Due anni fa, ho scritto un editoriale che cominciava con queste parole: “I fondi attivi hanno un futuro? Andando diretti al punto: non molto”.
Quando lo dissi, i fondi indicizzati avevano una raccolta record, mentre gli attivi soffrivano i riscatti. Ma quei numeri non erano sufficienti per affermare che i secondi erano veramente in difficoltà. Il trend avrebbe potuto invertirsi.
Dopo aver studiato a fondo il problema, mi sono accorto che la gestione attiva è in una situazione peggiore di quanto si potesse pensare in un primo momento. Le vendite non nascondono buone performance: nella maggior parte delle categorie di fondi, su più periodi temporali, le strategie passive hanno reso di più, spesso con un rischio minore. Inoltre, due grandi segmenti dell’active management erano vulnerabili: azionari internazionali e fondi bilanciati. Allora sostenevo che il pendolo si sarebbe potuto presto spostare nella sfera degli indicizzati. Ed è accaduto.
Se guardiamo ai flussi netti dei fondi passivi statunitensi da inizio 2015 ad oggi (agosto 2016), tutti i segmenti sono positivi, eccetto gli alternativi, dove questo tipo di strategia deve ancora affermarsi.
5 miliardi di dollari di raccolta netta dei bilanciati indicizzati possono sembrare pochi, ma non se si considerano i risultati degli attivi. Inoltre, i numeri per gli azionari internazionali sono esplosi: con poco meno di 120 miliardi nel periodo considerato, hanno raggiunto gli azionari Usa in termini di sottoscrizioni nette.
Gestori attivi più deboli
La notizia è stata un brutto colpo per i gestori attivi. Dai 150 miliardi di flussi netti positivi nell’estate 2014, azionari internazionali e bilanciati si trovano ora in territorio negativo. Inoltre, i riscatti dall’equity Usa sono cresciuti e anche gli alternativi deludono.
Sfortunatamente per i gestori attivi, i dati presentati finora non includono gli Etf (Exchange traded product), ma solo i fondi indicizzati, che rappresentano una fetta delle strategie passive. Aggiungendo i replicanti quotati, i flussi netti aumentano di 300 miliardi negli ultimi 20 mesi.
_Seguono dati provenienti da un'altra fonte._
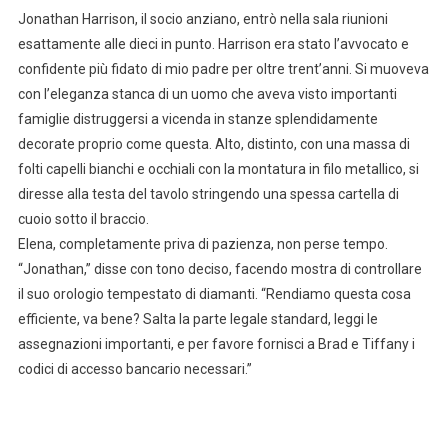
Jonathan Harrison, il socio anziano, entrò nella sala riunioni
esattamente alle dieci in punto. Harrison era stato l’avvocato e
confidente più fidato di mio padre per oltre trent’anni. Si muoveva
con l’eleganza stanca di un uomo che aveva visto importanti
famiglie distruggersi a vicenda in stanze splendidamente
decorate proprio come questa. Alto, distinto, con una massa di
folti capelli bianchi e occhiali con la montatura in filo metallico, si
diresse alla testa del tavolo stringendo una spessa cartella di
cuoio sotto il braccio.
Elena, completamente priva di pazienza, non perse tempo.
“Jonathan,” disse con tono deciso, facendo mostra di controllare
il suo orologio tempestato di diamanti. “Rendiamo questa cosa
efficiente, va bene? Salta la parte legale standard, leggi le
assegnazioni importanti, e per favore fornisci a Brad e Tiffany i
codici di accesso bancario necessari.”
Come nell’estate del 2014, è difficile dire cosa potrebbe far cambiare il trend. Anche oggi (da inizio anno) i principali indici azionari statunitensi e internazionali fanno meglio dei fondi attivi. Per quanto riguarda gli obbligazionari, il Barclays US Aggregate bond index ha rendimenti simili alle strategie attive. Tuttavia, è bene ricordare che queste ultime dovrebbero battere il benchmark in modo continuativo per lunghi periodi di tempo per convincere gli investitori a tornare verso l’active management.
Tutto come prima
L’errore più comune degli investitori è estrapolare quello che è successo nel recente passato, tre-cinque anni, e assumere che il trend continuerà. Per questa ragione sono cauto nel sostenere che gli indicizzati continueranno ad avere successo. Potrebbero accadere eventi, condizioni di mercato, che fanno migliorare la reputazione delle strategie attive per riportarli se non agli anni gloriosi (’70-’80) ai rispettabili inizi del nuovo millennio. Tuttavia, come nell’estate del 2014 non vedo come ciò possa accadere. Il terreno non sembra pronto. Non è solo questione di performance o di scelte di gestione azzeccate. La situazione è la stessa di due anni fa. E non è buona.
L’analisi è riferita al mercato americano, ma fa riflettere anche in Europa, dove i flussi netti verso i fondi azionari indicizzati è positivo da inizio anno (+10,6 miliardi di euro), mentre verso gli attivi è negativo (leggi il commento dal titolo Agli azionari non bastano gli emergenti di Sara Silano).